Daphne scrolled down to the tests she’d ordered as a way of proving to him he couldn’t be from 1885 and frowned to herself. “Did you grow up ... in a cult? Or on a commune?”

“I was raised in my mother’s home in Edinburgh, in the Church of Scotland. No cults.”

“Okay, but like—you have the weirdest set of antibodies I’ve ever seen?”

“My . . . body is odd?”

“No, your—oh god, I can’t explain it. You’ve been exposed to some weird shit, I mean.”

“Such as?”

“Well, I mean, you haven’t been exposed to stuff you should have been if you were vaccinated, like rubella and polio. We usually see that in people who grew up off the grid, or with parents who hate vaccines.”

“I don’t follow.”

“I didn’t think you would,” Daphne admitted. “But you have measles antibodies, so you’ve had that?”

“When I was eight. Four children in my neighborhood died that winter.”

“Oh. Sorry,” Daphne said again, and Henry motioned for her to continue.

“No chicken pox immunity either, and—” She stopped and read the final line of the report to herself four times.

“Shit,” she swore, and lurched off the rolling stool near the computer.

She crossed the room in two strides and grabbed his arm, a stupid, irrelevant voice in her brain noting that it was a very nice forearm, all things considered , and scanned for any telltale bumps.

The skin was smooth and unmarred, but she grabbed his face and tilted it toward the light, looking behind his ear, under his jaw, anywhere it might be hiding.

She’d seen it only in pictures, but it wasn’t exactly a subtle disease.

“Is there a reason you’re mauling me?” he asked, and Daphne let him go, her heart still racing.

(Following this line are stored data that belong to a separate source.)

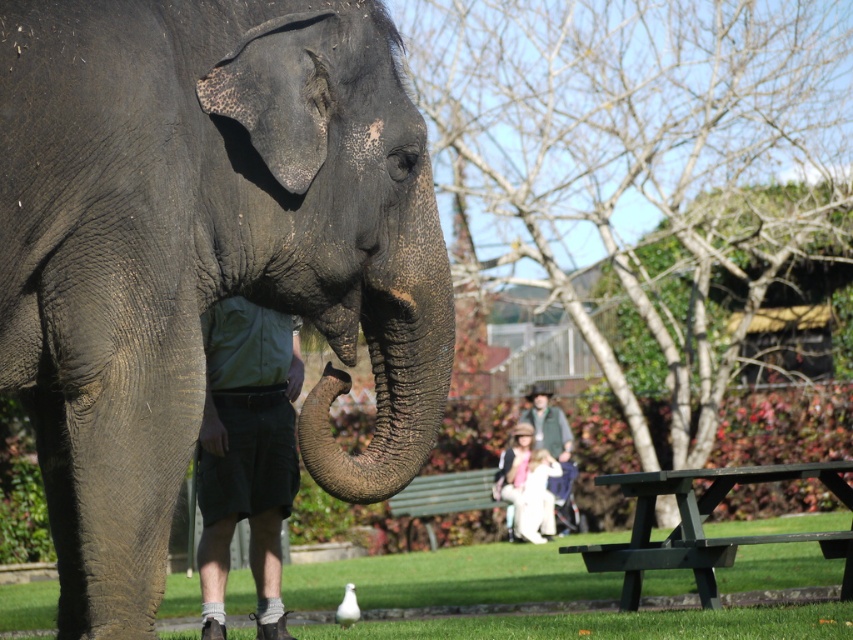 Question: Which of the following is the closest to the observer?

Choices:
 (A) dark gray wrinkled skin elephant at center
 (B) green wood picnic table at lower right
 (C) light brown fabric jacket at lower center
 (D) green fabric jacket at center

Answer: (A)

Question: Can you confirm if green grass at lower center is smaller than green fabric shorts at lower left?

Choices:
 (A) yes
 (B) no

Answer: (B)

Question: Can you confirm if green wood picnic table at lower right is positioned to the right of green fabric jacket at center?

Choices:
 (A) no
 (B) yes

Answer: (A)

Question: Is green grass at lower center closer to the viewer compared to light brown fabric jacket at lower center?

Choices:
 (A) no
 (B) yes

Answer: (B)

Question: Which point is closer to the camera?

Choices:
 (A) green wooden bench at lower center
 (B) green wood picnic table at lower right
 (C) green fabric shorts at lower left
 (D) light brown fabric jacket at lower center

Answer: (C)

Question: Estimate the real-world distances between objects in this image. Which object is farther from the light brown fabric jacket at lower center?

Choices:
 (A) green wood picnic table at lower right
 (B) green fabric shorts at lower left
 (C) green grass at lower center
 (D) green fabric jacket at center

Answer: (B)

“You’ve been exposed to goddamn smallpox ?

” That had been her ace in the hole, the test that she was going to use to definitively prove to him he wasn’t from the past. They’d stopped vaccinating for smallpox in the US sometime around when her parents had been born, and it was declared completely eradicated shortly after that.

No one born in the last few decades of the twentieth century, or the entirety of the twenty-first, had ever been exposed.

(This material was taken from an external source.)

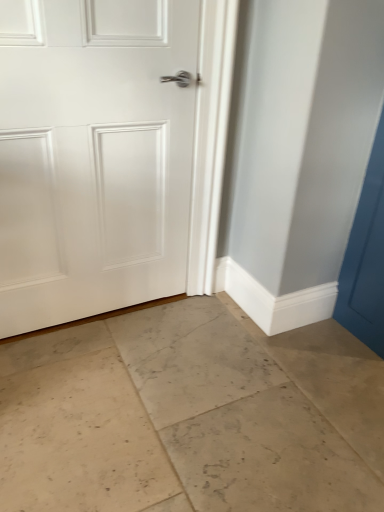 This screenshot has height=512, width=384. What do you see at coordinates (93, 156) in the screenshot?
I see `white matte door at center` at bounding box center [93, 156].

It was next to impossible for anyone under the age of fifty from anywhere in the world to have smallpox antibodies.

But Henry did.

“I don’t have it, if that’s what you mean.” He straightened the collar of the hospital gown with as much dignity as someone in one of those could.

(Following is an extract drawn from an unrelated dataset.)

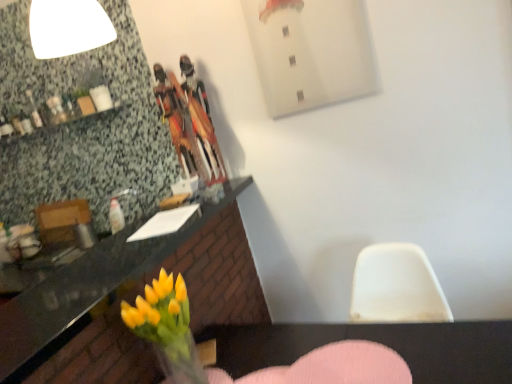 Locate an element on the screen. The width and height of the screenshot is (512, 384). free space above pink fabric armchair at lower center (from a real-world perspective) is located at coordinates (271, 361).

“But you’ve been exposed. Which is literally impossible, unless you’ve been vaccinated.”

“You mean inoculated?” Henry asked conversationally. “Of course I have. You haven’t? You have multiple machines that see inside our bodies, but you just let people die of smallpox? How cruel is this century?”

“No, we don’t—we don’t have smallpox anymore. No one does. It’s gone. We eradicated it a long time ago. Wait, they had vaccines back then? In 1885?”

“Again, I’m assuming you mean inoculations, and yes, we have those. For smallpox, at least, although I gather from your tone you have others.” Daphne pulled out her phone and did a quick search, and—holy shit, Britain had had mandatory smallpox vaccines starting in the 1840s.

Henry Frederick MacDonald was telling the truth.

He was actually, literally, truly, from the past.